**RECORDS PROVIDED:**

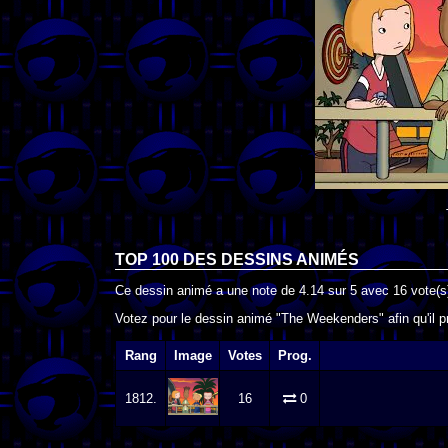
TOP 100 DES
DESSINS ANIMÉS
Ce dessin animé a une note de
4.14
sur
5
avec
16
vote(s
Votez pour le dessin animé "The Weekenders" afin qu'il 
Rang
Image
Votes
Prog.
1812.
16
0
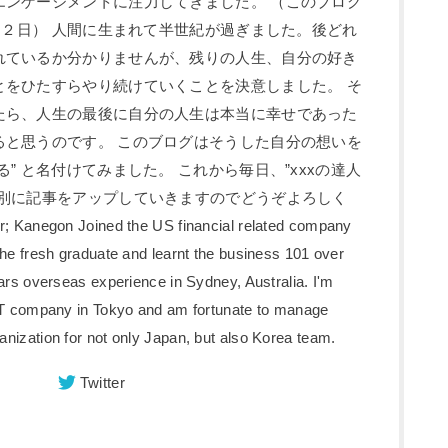
エンゲージメントに注力してきました。 （このブログ
3月２日） 人間に生まれて半世紀が過ぎました。後どれ
れているか分かりませんが、残りの人生、自分の好き
とをひたすらやり続けていくことを決意しました。 そ
たら、人生の最後に自分の人生は本当に幸せであった
ると思うのです。 このブログはそうした自分の想いを
” と名付けてみました。 これから毎日、”xxxの達人
ー別に記事をアップしていきますのでどうぞよろしく
egon Joined the US financial related company
the fresh graduate and learnt the business 101 over
ars overseas experience in Sydney, Australia. I'm
 IT company in Tokyo and am fortunate to manage
nization for not only Japan, but also Korea team.
Twitter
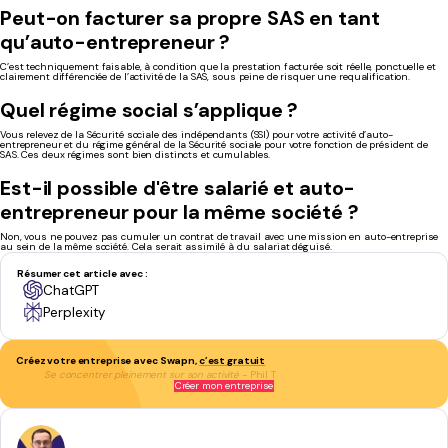
Peut-on facturer sa propre SAS en tant
qu’auto-entrepreneur ?
C’est techniquement faisable, à condition que la prestation facturée soit réelle, ponctuelle et
clairement différenciée de l’activité de la SAS, sous peine de risquer une requalification.
Quel régime social s’applique ?
Vous relevez de la Sécurité sociale des indépendants (SSI) pour votre activité d’auto-
entrepreneur et du régime général de la Sécurité sociale pour votre fonction de président de
SAS. Ces deux régimes sont bien distincts et cumulables.
Est-il possible d'être salarié et auto-
entrepreneur pour la même société ?
Non, vous ne pouvez pas cumuler un contrat de travail avec une mission en auto-entreprise
au sein de la même société. Cela serait assimilé à du salariat déguisé.
Résumer cet article avec :
ChatGPT
Perplexity
Créez votre entreprise avec Swapn,
c’est gratuit
Se concentrer pleinement sur son activité
- Phil T.
Créer mon entreprise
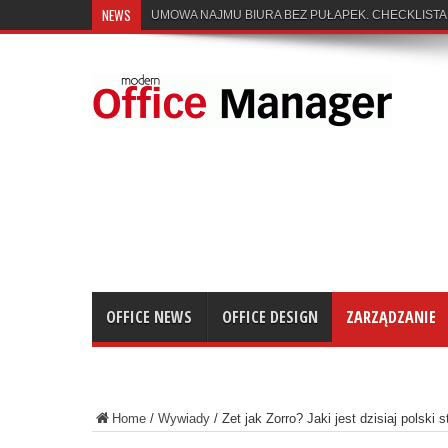
NEWS
OFFICE NEWS
OFFICE DESIGN
ZARZĄDZANIE
Home
/
Wywiady
/
Zet jak Zorro? Jaki jest dzisiaj polski 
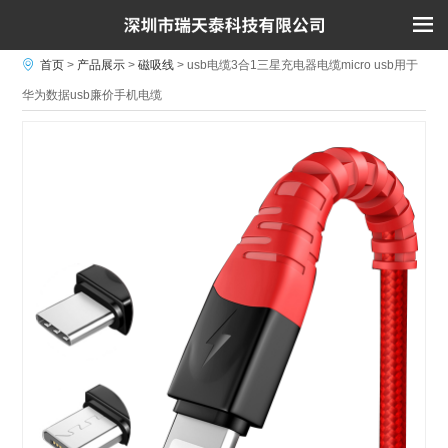
首页
>
产品展示
>
磁吸线
>
usb电缆3合1三星充电器电缆micro usb用于
华为数据usb廉价手机电缆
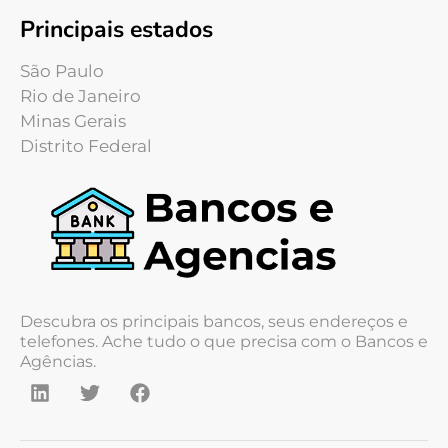
Principais estados
São Paulo
Rio de Janeiro
Minas Gerais
Distrito Federal
Descubra os principais bancos, seus endereços e
telefones. Ache tudo o que precisa com o Bancos e
Agências.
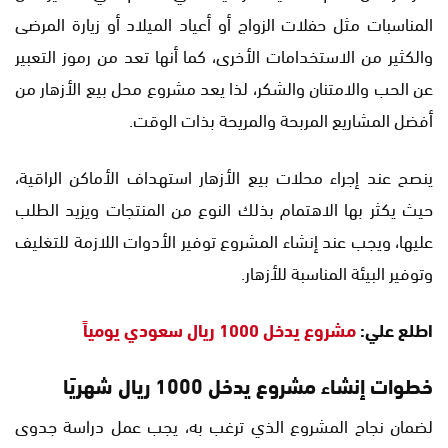
المناسبات مثل حفلات الزواج أو أعياد الميلاد أو زيارة المرضى
والكثير من الاستخدامات الأخرى، كما أنها تعد من رموز التعبير
عن الحب والامتنان والشكر، لذا يعد مشروع محل بيع الأزهار من
أفضل المشاريع المربحة والمريحة بذات الوقت.
ينصح عند إجراء محلات بيع الأزهار استهداف الأماكن الراقية،
حيث يكثر بها الاهتمام بذلك النوع من المنتجات ويزيد الطلب
عليها، ويجب عند إنشاء المشروع توفير الأدوات اللازمة للتغليف
وتوفير البيئة المناسبة للأزهار.
اطلع علي:
مشروع يدخل 1000 ريال سعودي يومياً
خطوات إنشاء مشروع يدخل 1000 ريال شهريًا
لضمان نجاح المشروع الذي ترغب به، يجب عمل دراسة جدوى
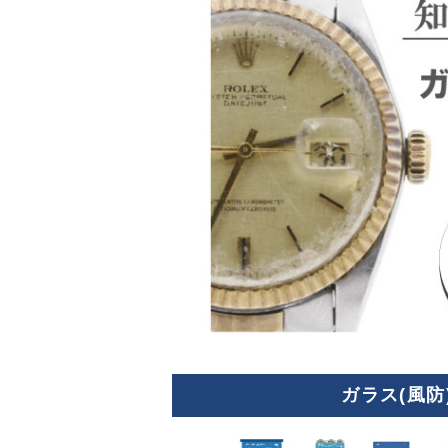
ガラス(風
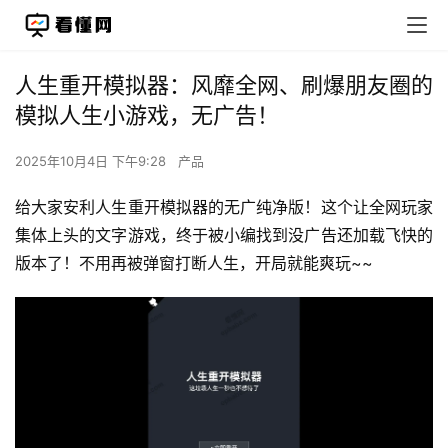
人生重开模拟器：风靡全网、刷爆朋友圈的
模拟人生小游戏，无广告！
2025年10月4日 下午9:28
产品
给大家安利人生重开模拟器的无广纯净版！这个让全网玩家
集体上头的文字游戏，终于被小编找到没广告还加载飞快的
版本了！不用再被弹窗打断人生，开局就能爽玩~~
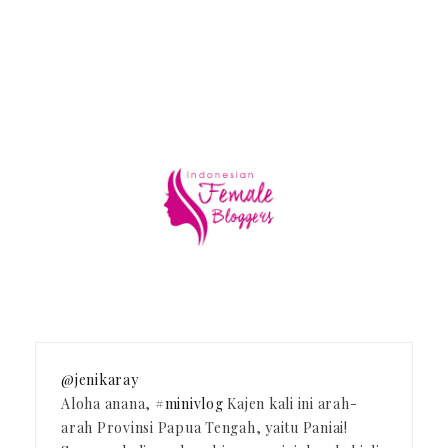
@jenikaray
Aloha anana,
#minivlog
Kajen kali ini arah-
arah Provinsi Papua Tengah, yaitu Paniai!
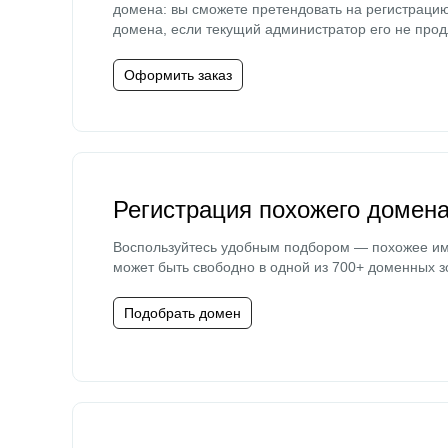
домена: вы сможете претендовать на регистраци
домена, если текущий администратор его не прод
Оформить заказ
Регистрация похожего домен
Воспользуйтесь удобным подбором — похожее и
может быть свободно в одной из 700+ доменных з
Подобрать домен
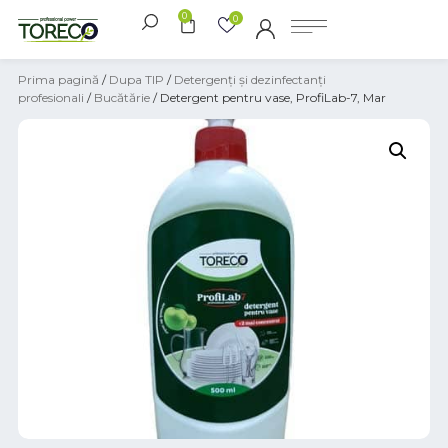
0
0
Prima pagină
/
Dupa TIP
/
Detergenți și dezinfectanți
profesionali
/
Bucătărie
/ Detergent pentru vase, ProfiLab-7, Mar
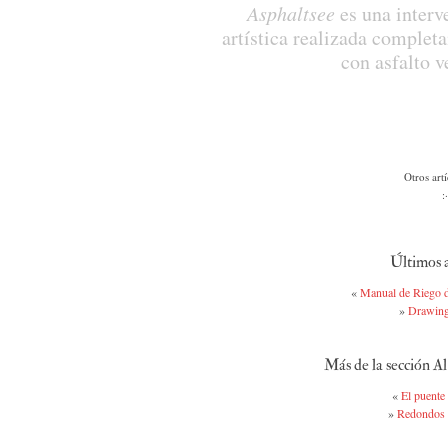
Asphaltsee
es una interv
artística realizada complet
con asfalto v
Otros art
:
Últimos a
«
Manual de Riego d
»
Drawing
Más de la sección Al
«
El puente
»
Redondos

**WHAT IS REQUIRED:**
Check each line above for the string "arah" and return those that contain it.

**WRITTEN SOLUTION:**
Kajen kali ini arah-
arah Provinsi Papua Tengah, yaitu Paniai!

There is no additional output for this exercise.